### TASK BRIEF
Among the lines below, copy exactly those from the one with "image in an" through the one with "issues which should", counting both ends.

### SUPPLIED ENTRIES
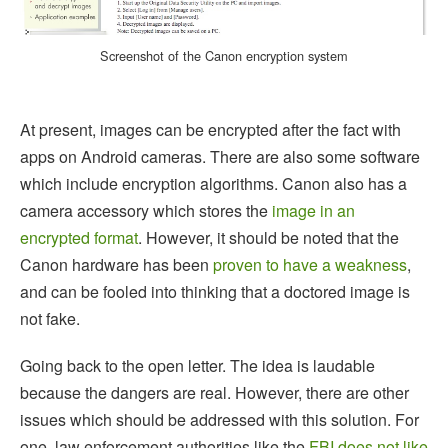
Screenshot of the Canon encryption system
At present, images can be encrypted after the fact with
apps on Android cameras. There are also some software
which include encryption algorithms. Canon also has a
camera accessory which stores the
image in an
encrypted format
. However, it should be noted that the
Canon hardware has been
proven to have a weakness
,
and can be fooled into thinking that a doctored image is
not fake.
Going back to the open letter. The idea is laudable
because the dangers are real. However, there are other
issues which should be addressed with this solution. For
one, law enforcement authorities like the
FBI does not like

### ANSWER TO THIS TASK
image in an
encrypted format
. However, it should be noted that the
Canon hardware has been
proven to have a weakness
,
and can be fooled into thinking that a doctored image is
not fake.
Going back to the open letter. The idea is laudable
because the dangers are real. However, there are other
issues which should be addressed with this solution. For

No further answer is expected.